The Nevada Current reports that the 'One Big Beautiful Bill' will raise energy costs, cut jobs, and threaten clean energy investment in Nevada. United's Harry Godfrey warns of major setbacks, while United's Emilie Olson points to ways state leaders can protect consumers and give them more control over their energy future.
Nevadans can expect to see energy bills rise, gasoline costs creep upward, an increase in health risks, job losses, a plunge in the state’s gross domestic product, and the potential for a resurgence in nuclear energy as a result of President Donald Trump’s One Big Beautiful Bill Act, industry experts are predicting.
The OBBBA eliminates or phases out a number of clean energy tax credits enacted by the Inflation Reduction Act of 2022, and is expected to reduce investment in renewables.
“One of the bitter ironies of this bill is it’s been billed as something to lower costs for working Americans,” says Harrison Godfrey of Advanced Energy United, a trade group for clean energy interests. “It will absolutely raise costs on consumers, at the same time stripping away their ability to actually manage their own costs through distributed energy resources, energy efficiency and electric vehicles.”

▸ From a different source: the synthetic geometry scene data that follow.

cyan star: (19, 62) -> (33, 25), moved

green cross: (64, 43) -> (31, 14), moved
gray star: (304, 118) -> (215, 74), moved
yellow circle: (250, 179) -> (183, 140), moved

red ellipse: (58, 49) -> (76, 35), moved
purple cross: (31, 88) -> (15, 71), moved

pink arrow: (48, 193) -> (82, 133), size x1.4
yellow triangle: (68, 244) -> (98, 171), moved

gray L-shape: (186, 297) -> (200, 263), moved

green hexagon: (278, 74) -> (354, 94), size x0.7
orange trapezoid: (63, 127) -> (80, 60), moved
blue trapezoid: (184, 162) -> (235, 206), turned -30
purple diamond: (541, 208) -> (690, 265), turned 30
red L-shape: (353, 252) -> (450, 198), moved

As a result of Trump’s policy, Nevada’s annual gross domestic product (GDP) is projected to “shrink by $1 billion in 2030 and $1.5 billion in 2035. Between 2025 and 2034 – the Reconciliation budget window – cumulative GDP would shrink by $8 billion in Nevada,” according to a state-by-state analysis from Energy Innovation, a nonpartisan think tank.

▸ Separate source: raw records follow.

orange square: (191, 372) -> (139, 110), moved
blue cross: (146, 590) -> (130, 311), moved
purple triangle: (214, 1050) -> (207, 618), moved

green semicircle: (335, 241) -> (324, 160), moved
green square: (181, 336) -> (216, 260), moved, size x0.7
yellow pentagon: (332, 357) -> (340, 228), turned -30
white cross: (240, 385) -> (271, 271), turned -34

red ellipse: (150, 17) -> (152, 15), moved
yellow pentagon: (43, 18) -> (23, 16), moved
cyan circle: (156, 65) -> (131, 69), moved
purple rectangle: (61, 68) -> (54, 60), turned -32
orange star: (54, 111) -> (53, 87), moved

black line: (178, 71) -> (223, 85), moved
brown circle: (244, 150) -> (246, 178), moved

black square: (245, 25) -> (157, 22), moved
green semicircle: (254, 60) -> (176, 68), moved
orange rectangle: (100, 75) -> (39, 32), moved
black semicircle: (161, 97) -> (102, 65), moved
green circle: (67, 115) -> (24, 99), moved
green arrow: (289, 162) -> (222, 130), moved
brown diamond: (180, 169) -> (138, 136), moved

Nationally, Energy Innovation reports, the Act is expected to “cut GDP by $1.1 trillion, add $170 billion to household energy bills, and cut hundreds of thousands of jobs.” The OBBBA “claws back unobligated funding, expands new oil and gas leasing, changes or eliminates energy and manufacturing tax credits, and repeals some Clean Air Act programs.”
In Nevada, the OBBBA is expected to hike household energy spending by an average of more than $270 a year in 2030 and more than $500 a year in 2035, according to Energy Innovation’s report. “Statewide, households will foot nearly $4 billion in increased energy bills through 2035.”
A separate analysis, Princeton’s REPEAT Project, estimates energy costs for the average U.S. household will increase by about $165 dollars per household a year in 2030 and more than $280 dollars per household a year in 2035—an increase of about 7.5% in 2030 and more than 13% in 2035.
The cost of a kilowatt hour for Nevada’s residential and commercial electric customers is expected to increase by 6.1% by next year, and by 6.6% by 2029, according to an analysis by the National Economic Research Associates (NERA), commissioned by the Clean Energy Buyers of America.
Nationally, electricity costs for commercial and residential users combined are projected to rise by 8.4%, with Wyoming residents and businesses expected to see the biggest increase of 29.2% by 2029, the NERA analysis estimates.
Although the measure calls for ramped up domestic fuel production, increased energy demand “would raise prices more than increased domestic supply could lower them.”
Under the OBBBA, recipients of the Supplemental Nutrition Assistance Program who receive energy assistance will be required to count the subsidy as income, unless the household includes an elderly or disabled person.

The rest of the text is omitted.